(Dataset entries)
-*-

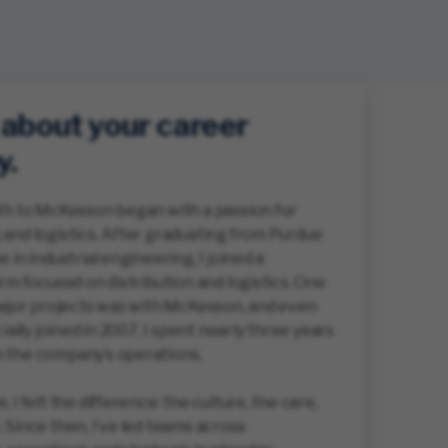
s about your career
y.
th to McKesson began with a passion for
and logistics. After graduating from Purdue
 in industrial engineering, I joined a
irm focused on distribution and logistics. One
major projects was with McKesson, and even
cially joined in 2007, I spent nearly three years
 the company’s operations.
 I felt the difference: the culture, the care,
 Since then, I’ve led teams across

-*-

### [Work instruction]
Copy the records exactly, minus any pictures.

### [Output of the task]
s about your career
y.
th to McKesson began with a passion for
and logistics. After graduating from Purdue
 in industrial engineering, I joined a
irm focused on distribution and logistics. One
major projects was with McKesson, and even
cially joined in 2007, I spent nearly three years
 the company’s operations.
 I felt the difference: the culture, the care,
 Since then, I’ve led teams across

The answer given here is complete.